» **What this task involves**
Each line of the records that includes "sito" should be found and copied.
--------
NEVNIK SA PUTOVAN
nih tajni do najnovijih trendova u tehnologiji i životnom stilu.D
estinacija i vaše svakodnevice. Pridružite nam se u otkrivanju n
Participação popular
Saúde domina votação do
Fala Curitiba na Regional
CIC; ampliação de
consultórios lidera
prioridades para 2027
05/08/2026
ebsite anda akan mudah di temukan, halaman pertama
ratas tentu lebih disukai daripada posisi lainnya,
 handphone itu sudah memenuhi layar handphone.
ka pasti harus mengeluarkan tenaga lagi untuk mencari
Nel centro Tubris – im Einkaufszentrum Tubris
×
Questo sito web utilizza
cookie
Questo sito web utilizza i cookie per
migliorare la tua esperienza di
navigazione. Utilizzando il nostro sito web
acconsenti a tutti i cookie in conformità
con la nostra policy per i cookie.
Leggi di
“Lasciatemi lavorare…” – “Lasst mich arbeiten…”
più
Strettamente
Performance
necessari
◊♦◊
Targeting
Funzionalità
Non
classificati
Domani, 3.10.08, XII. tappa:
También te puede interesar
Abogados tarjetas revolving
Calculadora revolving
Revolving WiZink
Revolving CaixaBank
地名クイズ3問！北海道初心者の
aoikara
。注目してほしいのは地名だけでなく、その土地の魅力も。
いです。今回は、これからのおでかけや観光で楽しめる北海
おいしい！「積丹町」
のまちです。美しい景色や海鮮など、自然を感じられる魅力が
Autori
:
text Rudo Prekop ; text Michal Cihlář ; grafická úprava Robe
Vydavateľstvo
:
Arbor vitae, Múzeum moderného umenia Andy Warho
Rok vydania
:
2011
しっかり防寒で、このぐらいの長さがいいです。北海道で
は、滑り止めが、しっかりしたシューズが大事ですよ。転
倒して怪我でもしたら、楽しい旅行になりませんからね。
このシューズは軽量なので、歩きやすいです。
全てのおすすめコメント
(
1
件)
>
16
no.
--------
» **Output for this exercise**
Questo sito web utilizza
Questo sito web utilizza i cookie per
navigazione. Utilizzando il nostro sito web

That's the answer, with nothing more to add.